Segundo o texto que entrará em vigor a partir de 1º de janeiro de 2024, mas que ainda passará pela aprovação do Congresso, o governo reduziu a faixa de isenção fiscal dos rendimentos auferidos por pessoas físicas residentes no Brasil originadas de aplicações financeiras em investimentos no exterior para R$ 6 mil por ano. Antes, a tributação só ocorria quando o dinheiro era repatriado para o Brasil e contadores orientavam a isenção até R$ 35 mil em vendas por mês, como regra para a Declaração de Ajuste Anual (DAA) da Pessoa Física à Receita Federal. Além da mudança na isenção, a medida estabeleceu alíquota de 15% para a faixa entre R$ 6 mil e R$ 50 mil por ano, e taxa de 22,5% na faixa de rendimentos acima de R$ 50 mil por ano.
“A Medida Provisória 1.171 alcança todo e qualquer investidor que tenha imóveis ou aplicações financeiras no exterior com a tributação” Débora MarTINS Consultora da BT7
Na avaliação da consultora da BT7 Partners e especialista na área tributária Débora Casseb Martins, antes era mais vantajoso investir no exterior do que no Brasil. “A medida provisória alcança todo e qualquer investidor que tenha investimento no exterior, aplicações financeiras ou imóveis”, afirmou. Débora disse que a nova legislação iguala o Brasil aos países desenvolvidos em termos de tratamento aos paraísos fiscais. “É uma questão de justiça social. Antes a tributação só alcançava pessoas com patrimônio muito alto, em casos de repatriação acima de R$ 5 milhões”, disse.
Como a faixa de isenção caiu para apenas R$ 6 mil por ano, uma média de R$ 500 por mês, Débora diz que a tributação também irá atingir investidores de varejo que abriram contas em corretoras no estrangeiro nos últimos anos, e não apenas milionários com uma trust (estrutura financeira) em paraísos fiscais. “Para o investidor de varejo deve desestimular o investimento no exterior”, afirmou.
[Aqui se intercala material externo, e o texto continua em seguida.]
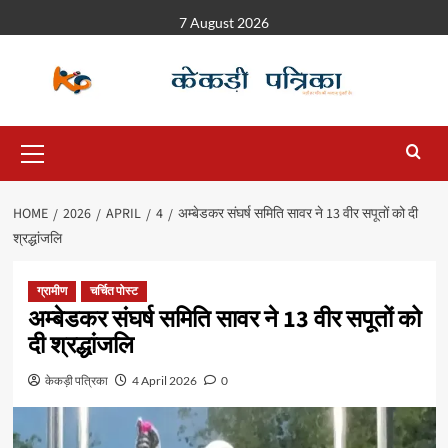
7 August 2026
HOME
2026
APRIL
4
अम्बेडकर संघर्ष समिति सावर ने 13 वीर सपूतों को दी
श्रद्धांजलि
ग्रामीण
चर्चित पोस्ट
अम्बेडकर संघर्ष समिति सावर ने 13 वीर सपूतों को
दी श्रद्धांजलि
केकड़ी पत्रिका
4 April 2026
0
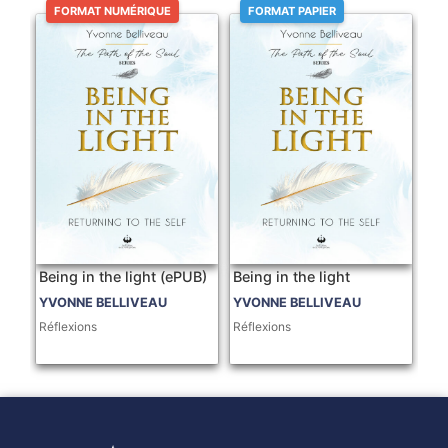
FORMAT NUMÉRIQUE
FORMAT PAPIER
Being in the light (ePUB)
Being in the light
YVONNE BELLIVEAU
YVONNE BELLIVEAU
Réflexions
Réflexions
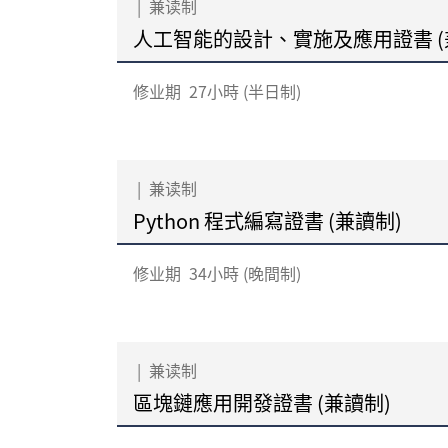
|
兼读制
人工智能的設計、實施及應用證書 (
修业期
27小時 (半日制)
|
兼读制
Python 程式編寫證書 (兼讀制)
修业期
34小時 (晚間制)
|
兼读制
區塊鏈應用開發證書 (兼讀制)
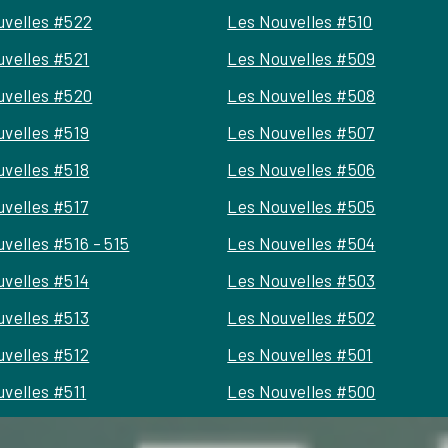
uvelles #522
Les Nouvelles #510
uvelles #521
Les Nouvelles #509
uvelles #520
Les Nouvelles #508
uvelles #519
Les Nouvelles #507
uvelles #518
Les Nouvelles #506
uvelles #517
Les Nouvelles #505
velles #516 – 515
Les Nouvelles #504
uvelles #514
Les Nouvelles #503
uvelles #513
Les Nouvelles #502
uvelles #512
Les Nouvelles #501
velles #511
Les Nouvelles #500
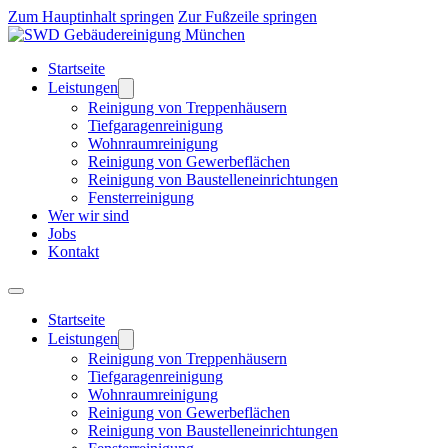
Zum Hauptinhalt springen
Zur Fußzeile springen
Startseite
Leistungen
Reinigung von Treppenhäusern
Tiefgaragen­reinigung
Wohnraumreinigung
Reinigung von Gewerbeflächen
Reinigung von Baustelleneinrichtungen
Fensterreinigung
Wer wir sind
Jobs
Kontakt
Startseite
Leistungen
Reinigung von Treppenhäusern
Tiefgaragen­reinigung
Wohnraumreinigung
Reinigung von Gewerbeflächen
Reinigung von Baustelleneinrichtungen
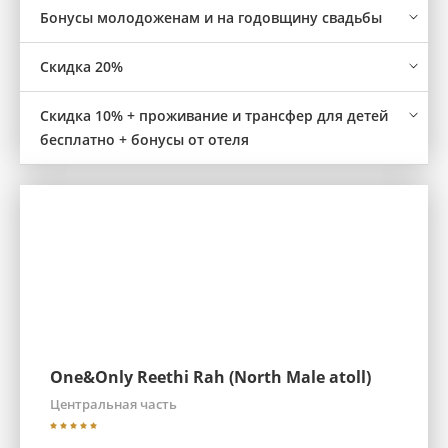
Бонусы молодоженам и на годовщину свадьбы
Скидка 20%
Скидка 10% + проживание и трансфер для детей
бесплатно + бонусы от отеля
One&Only Reethi Rah (North Male atoll)
Центральная часть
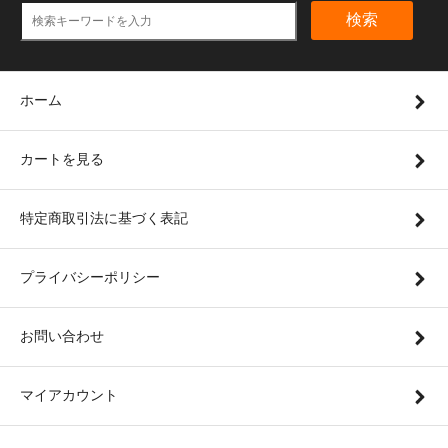
検索
ホーム
カートを見る
特定商取引法に基づく表記
プライバシーポリシー
お問い合わせ
マイアカウント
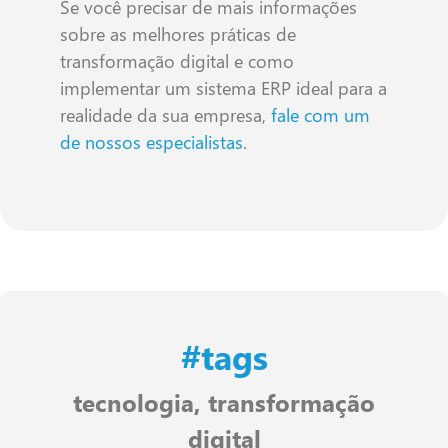
Se você precisar de mais informações
sobre as melhores práticas de
transformação digital e como
implementar um sistema ERP ideal para a
realidade da sua empresa,
fale com um
de nossos especialistas
.
#tags
tecnologia
,
transformação
digital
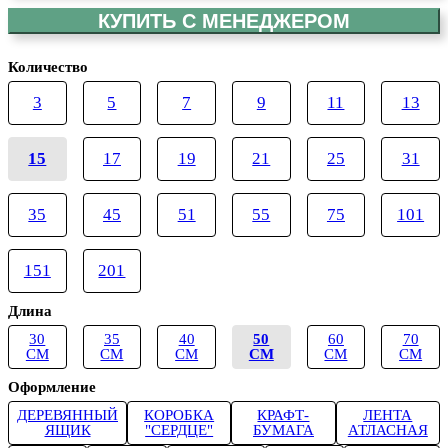
КУПИТЬ С МЕНЕДЖЕРОМ
Количество
3
5
7
9
11
13
15
17
19
21
25
31
35
45
51
55
75
101
151
201
Длина
30
35
40
50
60
70
СМ
СМ
СМ
СМ
СМ
СМ
Оформление
ДЕРЕВЯННЫЙ
КОРОБКА
КРАФТ-
ЛЕНТА
ЯЩИК
"СЕРДЦЕ"
БУМАГА
АТЛАСНАЯ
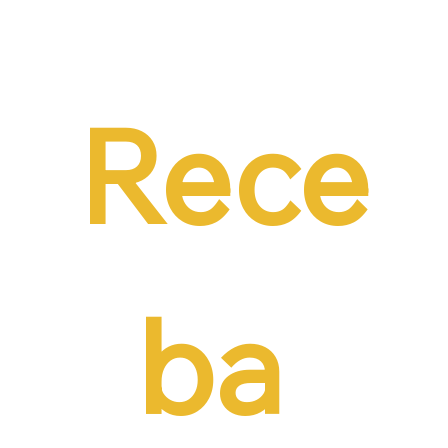
Dr. Ermínio Lima Neto defende PEC do
Emprego em audiência da CCJ e destaca
necessidade de reduzir o custo da
contratação formal
Rece
ba 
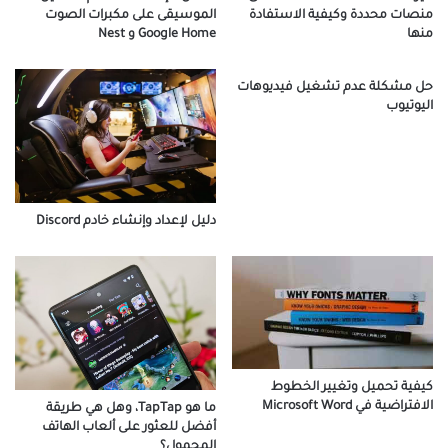
منصات محددة وكيفية الاستفادة
الموسيقى على مكبرات الصوت
منها
Google Home و Nest
حل مشكلة عدم تشغيل فيديوهات
اليوتيوب
دليل لإعداد وإنشاء خادم Discord
كيفية تحميل وتغيير الخطوط
الافتراضية في Microsoft Word
ما هو TapTap، وهل هي طريقة
أفضل للعثور على ألعاب الهاتف
المحمول؟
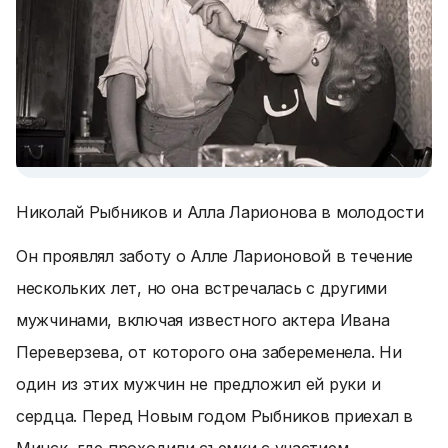
Николай Рыбников и Алла Ларионова в молодости
Он проявлял заботу о Алле Ларионовой в течение
нескольких лет, но она встречалась с другими
мужчинами, включая известного актера Ивана
Переверзева, от которого она забеременела. Ни
один из этих мужчин не предложил ей руки и
сердца. Перед Новым годом Рыбников приехал в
Mas para grandes investidores, ela aponta a continuidade da diversificação de parte do portfólio no estrangeiro. “Muita gente foi pega de surpresa e terá de fazer as contas e rever se a manutenção de uma estrutura no exterior compensa.”
PONTOS POSITIVOS A visão é semelhante à da advogada tributarista da SFCB Advogados Patrícia Campos Soares. “A tributação pega o investidor de varejo e principalmente muitos investidores que abriram contas offshore em paraísos fiscais”, afirmou. Por outro ângulo, Patrícia observa alguns pontos positivos na medida provisória, como a compensação de prejuízo na Declaração de Ajuste Anual (DAA). “A alíquota máxima que era de 27,5% caiu para 22,5%. E quem deseja fazer a atualização do valor patrimonial de seus investimentos no exterior para a marcação a mercado terá uma alíquota definitiva de 10% com base no valor de 31 de dezembro de 2022”, disse.
Na prática, o governo abre uma brecha para que investidores milionários possam deixar seus recursos com valores atualizados na Receita por uma alíquota de 10%, ante uma taxação de 27,5% em casos de repatriação. Ou seja, o governo tira com uma mão e dá com outra, mas pode antecipar uma arrecadação bilionária para 2023 e 2024. Nas contas federais, há US$ 200 bilhões ou cerca de R$ 1 trilhão em ativos de brasileiros no exterior. O Brasil da Divina Comédia não tenta sair do inferno mirando o paraíso.